Belum lama hijrah untuk menjadi mahasiswa yang taat pada akademik, tapi sepertinya alam menolak saya untuk vakum, datanglah banyak godaan menarik yang berat untuk ditinggalkan. Salah satu godaan muncul waktu itu dari grup whatsapp, ada teman yang membagikan poster suatu kegiatan yaitu pelatihan metode survey primata/MSP yang akan dilaksanakan di Petungkriyono tanggal 11-13 Oktober 2019, dan itu gratisss, persyaratan cuma ngirim cv dan kalimat motivasi ikut kegiatan tersebut. Tentu saja hal pertama yang dibayangkan ketika membaca lokasi di Petungkriyono adalah hutan yang masih sangat mewah sangat alami dan pastinya saya kepikiran burungnya, malah bukan primata.
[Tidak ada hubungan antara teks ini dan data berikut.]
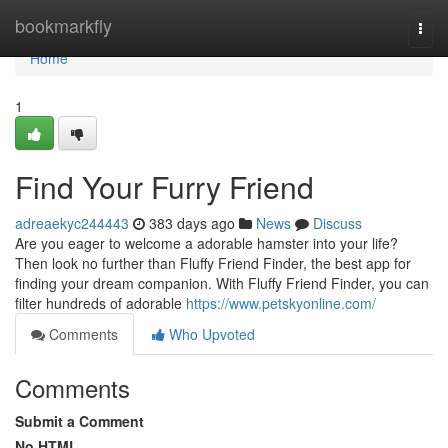
Home
bookmarkfly
Togg
navi
Home
1
Find Your Furry Friend
adreaekyc244443
383 days ago
News
Discuss
Are you eager to welcome a adorable hamster into your life?
Then look no further than Fluffy Friend Finder, the best app for
finding your dream companion. With Fluffy Friend Finder, you can
filter hundreds of adorable
https://www.petskyonline.com/
Comments
Who Upvoted
Comments
Submit a Comment
No HTML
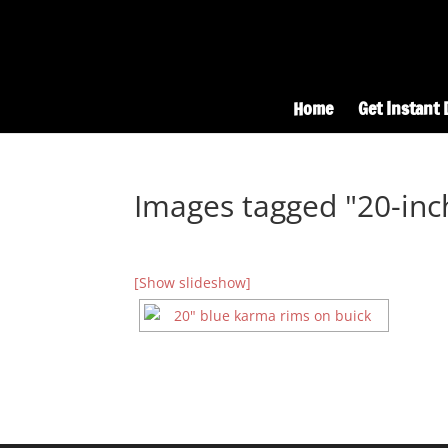
Home
Get Instant 
Images tagged "20-inc
[Show slideshow]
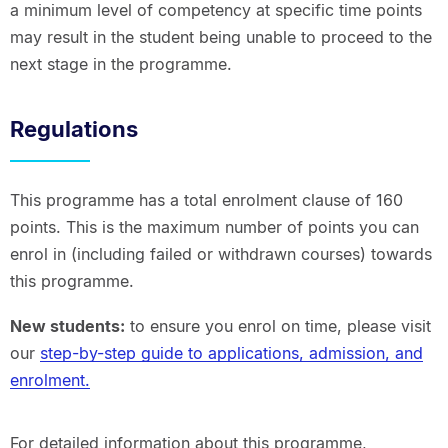
a minimum level of competency at specific time points
may result in the student being unable to proceed to the
next stage in the programme.
Regulations
This programme has a total enrolment clause of 160
points. This is the maximum number of points you can
enrol in (including failed or withdrawn courses) towards
this programme.
New students:
to ensure you enrol on time, please visit
our
step-by-step guide to applications, admission, and
enrolment.
For detailed information about this programme,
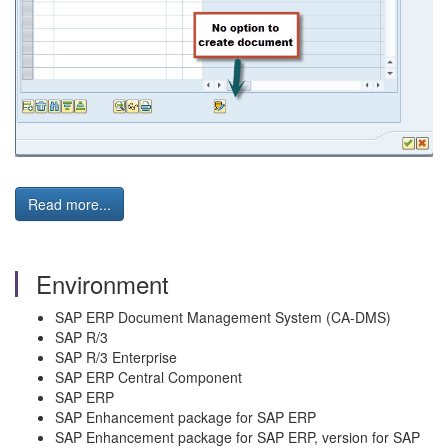
Read more...
Environment
SAP ERP Document Management System (CA-DMS)
SAP R/3
SAP R/3 Enterprise
SAP ERP Central Component
SAP ERP
SAP Enhancement package for SAP ERP
SAP Enhancement package for SAP ERP, version for SAP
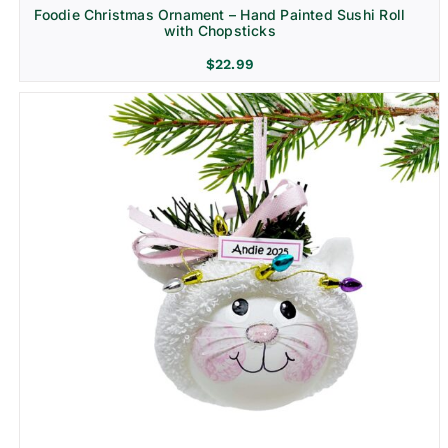
Foodie Christmas Ornament – Hand Painted Sushi Roll
with Chopsticks
$
22.99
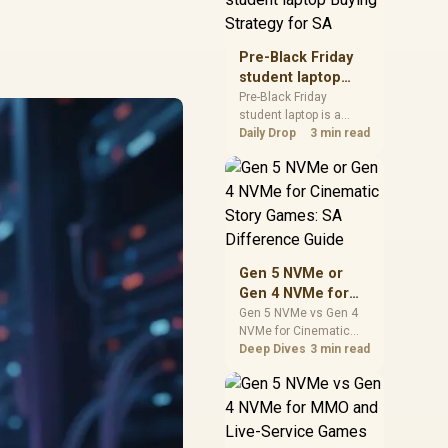
realistic SA price
checks for SA buyers
without assuming live
Pre-Black Friday
prices, availability, or
student laptop
exact benchmark
Buying Strategy
Pre-Black Friday
results.
student laptop is a
for SA
cautious guide for
Daily Drop
3 min read
seasonal tech deal
planning. Compare
spec priorities, timing,
warranty support, and
realistic SA price
checks for SA buyers
without assuming live
Gen 5 NVMe or
prices, availability, or
Gen 4 NVMe for
exact benchmark
Cinematic Story
Gen 5 NVMe vs Gen 4
NVMe for Cinematic
Games: SA
Story Games comes
Deep Dives
3 min read
Difference Guide
down to load behaviour,
capacity, motherboard
lanes, heat, and real
game or workflow
needs. SA buyers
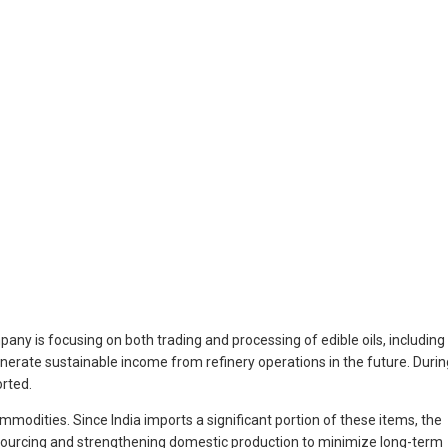
ny is focusing on both trading and processing of edible oils, including
generate sustainable income from refinery operations in the future. Durin
orted.
ommodities. Since India imports a significant portion of these items, the
ve sourcing and strengthening domestic production to minimize long-term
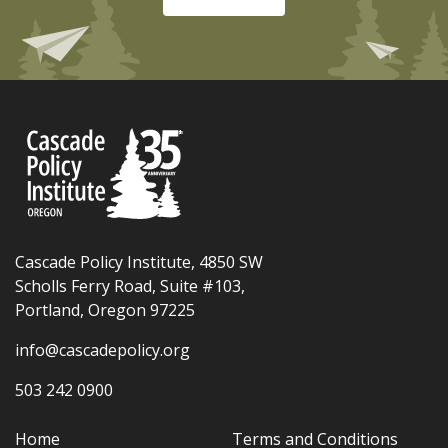
Cascade Policy Institute, 4850 SW
Scholls Ferry Road, Suite #103,
Portland, Oregon 97225
info@cascadepolicy.org
503 242 0900
Home
Terms and Conditions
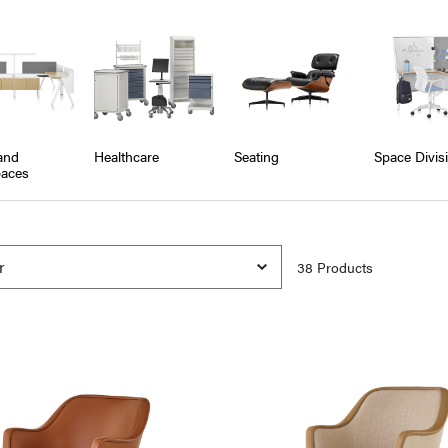
and
Healthcare
Seating
Space Divis
aces
38
Product
s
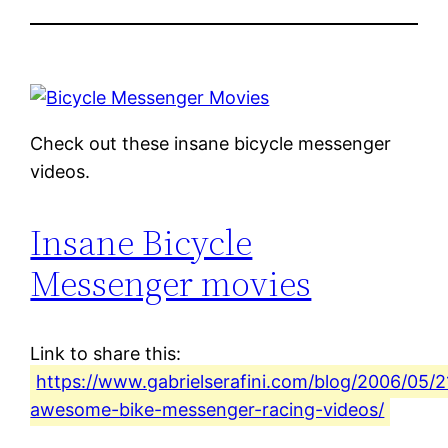
Check out these insane bicycle messenger
videos.
Insane Bicycle
Messenger movies
Link to share this:
https://www.gabrielserafini.com/blog/2006/05/2
awesome-bike-messenger-racing-videos/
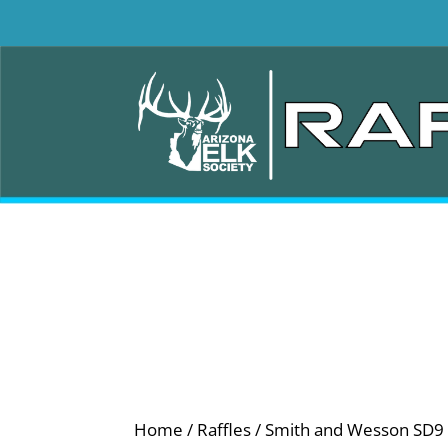
Home
/
Raffles
/ Smith and Wesson SD9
Burung yang sudah di anggap sirna seperti Ekek geling dan jenis favorit saya seperti julang emas, elang jawa, raja udang kalung biru berterbangan di kepala saya, berharap bisa langsung bertemu pada kegiatan tersebut. Seketika niat untuk vakum tidak mengikuti kegiatan yang tidak menunjang bidang kuliahpun bubraah, langsung saja saya membuat dan mengirimkan persyaratan yang diibutuhkan. Selang beberapa hari tiba tiba saat membuka whatsapp satu grup baru muncul, nama grup tersebut adalah “peserta MSP”, alhamdulillah. Antara senang dan heran kenapa orang seperti saya diperbolehkan ikut.
Tibalah saatnya hari Jumat tanggal 11 Oktober, waktunya berangkat ke Petungkriyono, dan sayapun harus mengulangi kebiasaan lama yaitu membolos pada jam kuliah demi ikut kegiatan di luar kampus. Titik kumpul para peserta dari jogja di tamtim FKT UGM, kawan lama kawan baru jadi satu. Jadwal kita berangkat dari jogja ke Petungkriyono adalah jam sebelas menggunakan kendaraan elf, waktu sekitar 7 jam di perjalanan saya habiskan untuk menunaikan kegiatan wajib yaitu tidur. Waktu maghrib kami telah sampai di titik pemberhentian sebelum menuju ke lokasi untuk berganti kendaraan dari elf ke mobil pickup. Perjalanan malam menuju tengah hutan Sokokembang dimulai. Di atas bak belakang pickup kami disuguhi hawa sejuk petungkriyono yang pada saat itu baru saja diguyur hujan sambil bercerita kisah masing-masing dan bergoyang mengikuti gerakan kendaraan yang kita gunakan berjalan meliuk liuk mengikuti jalur jalan menuju tempat tujuan. Di pinggir sepanjang perjalanan pemandangan pohon pohon hutan sangat terlihat syahdu dilihat dengan bantuan sinar bulan yang remang-remang. Tak terasa sekitar 20 menit berlalu dan sampailah kita di rumah pak Tasuri, tempat kita akan bermalam selama kegiatan berlangsung.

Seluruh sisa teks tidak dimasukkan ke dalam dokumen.